This was originally an article in the Self-Reg Parenting Magazine Vol 1 Issue 2.
Take a look at this picture and tell me whether there’s something in the duck’s bill:

Now take a look at this picture and tell me whether there is something in the rabbit’s mouth:



This phenomenon is called an “aspect-shift,” and it applies just as much to how we see kids as to how we see ambiguous visuals.
I can paint you a verbal picture of a child who is resisting working on a math problem. He comes up with a million excuses why he can’t do it, or gives up at the slightest hurdle, and all you see is a child who’s too lazy or unmotivated to work at math. But once you understand the Self-Reg distinction between lazy and limbic, and how, when a child’s “limbic brakes” are triggered they block his ability to concentrate, you’ll see a completely different child before your eyes.
But there’s one big difference between the two examples. In the case of the duck-rabbit, all that’s involved here is where you focus your gaze. But in the case of the child, the second you see a different child, everything about how you engage with that child changes in a split second.

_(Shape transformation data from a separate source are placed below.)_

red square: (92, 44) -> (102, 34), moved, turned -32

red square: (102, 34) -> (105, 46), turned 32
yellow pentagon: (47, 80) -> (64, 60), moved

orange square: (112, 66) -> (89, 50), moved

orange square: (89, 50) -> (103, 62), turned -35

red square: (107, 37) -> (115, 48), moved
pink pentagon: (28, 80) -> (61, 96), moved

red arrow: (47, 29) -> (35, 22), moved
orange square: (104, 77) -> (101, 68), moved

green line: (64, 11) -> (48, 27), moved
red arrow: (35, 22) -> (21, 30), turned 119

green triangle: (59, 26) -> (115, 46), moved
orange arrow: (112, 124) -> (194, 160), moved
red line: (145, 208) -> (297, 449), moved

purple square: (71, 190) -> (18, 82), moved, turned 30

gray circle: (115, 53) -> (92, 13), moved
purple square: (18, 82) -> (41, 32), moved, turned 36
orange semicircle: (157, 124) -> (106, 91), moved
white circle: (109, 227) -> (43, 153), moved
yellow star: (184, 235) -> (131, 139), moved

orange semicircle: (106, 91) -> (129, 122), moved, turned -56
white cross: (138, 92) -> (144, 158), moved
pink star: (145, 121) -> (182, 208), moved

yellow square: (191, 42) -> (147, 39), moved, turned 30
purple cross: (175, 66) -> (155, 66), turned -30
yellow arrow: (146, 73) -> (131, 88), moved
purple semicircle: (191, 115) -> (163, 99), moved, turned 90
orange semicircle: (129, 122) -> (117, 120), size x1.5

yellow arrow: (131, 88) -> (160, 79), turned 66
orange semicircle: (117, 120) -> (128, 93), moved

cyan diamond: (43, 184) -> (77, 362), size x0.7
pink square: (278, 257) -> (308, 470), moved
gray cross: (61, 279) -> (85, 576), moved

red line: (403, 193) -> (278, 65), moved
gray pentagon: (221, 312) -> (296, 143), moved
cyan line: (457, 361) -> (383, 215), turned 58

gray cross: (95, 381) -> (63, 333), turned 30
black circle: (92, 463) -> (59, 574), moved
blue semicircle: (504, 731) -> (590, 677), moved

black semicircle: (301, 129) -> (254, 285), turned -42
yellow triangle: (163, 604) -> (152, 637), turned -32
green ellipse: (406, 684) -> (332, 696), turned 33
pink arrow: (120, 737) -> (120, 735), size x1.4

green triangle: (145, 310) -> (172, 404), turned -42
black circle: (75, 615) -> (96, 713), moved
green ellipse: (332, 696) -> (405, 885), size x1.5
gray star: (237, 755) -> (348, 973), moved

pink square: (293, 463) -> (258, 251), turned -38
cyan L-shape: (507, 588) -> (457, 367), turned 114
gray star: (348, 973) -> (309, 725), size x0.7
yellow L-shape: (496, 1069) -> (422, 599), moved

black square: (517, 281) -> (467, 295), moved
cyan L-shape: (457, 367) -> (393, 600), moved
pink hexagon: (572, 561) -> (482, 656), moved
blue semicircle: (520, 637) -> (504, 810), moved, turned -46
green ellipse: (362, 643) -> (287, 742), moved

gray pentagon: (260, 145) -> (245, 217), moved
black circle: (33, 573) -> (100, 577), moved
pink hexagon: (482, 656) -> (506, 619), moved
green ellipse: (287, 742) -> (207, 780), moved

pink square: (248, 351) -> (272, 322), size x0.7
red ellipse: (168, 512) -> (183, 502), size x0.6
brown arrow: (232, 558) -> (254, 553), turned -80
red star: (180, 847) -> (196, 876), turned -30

Instead of being frustrated or annoyed, you see before you a child who is over-stressed. Questions suddenly occur to you that you would never have thought of when you saw him as lazy. For example:
- Why did this problem or task over-stress him?
- Was he overstressed to begin with, and if so, why?
- What can you do to reduce his overall stress load?
- What can you do to reduce the cognitive stress of the math problem?
- What can you do to help him restore so that he has both the energy and the desire to tackle the problem again?
But there’s an even bigger difference between the two examples. In the case of the child, the second you see him differently everything about your body language changes. Your facial expression, eye gaze, tone of voice, gestures, posture all soften as a result of your aspect-shift. And the child picks up on all this: especially a child who has “gone Red Brain.” In an instant, he doesn’t just mirror but actually shares your calmness.
What’s involved here isn’t just a shift in how you perceive a child’s behaviour. A child responds intuitively to the change that he senses in you. This is the reason why, when you see a child differently, you quite literally see a different child.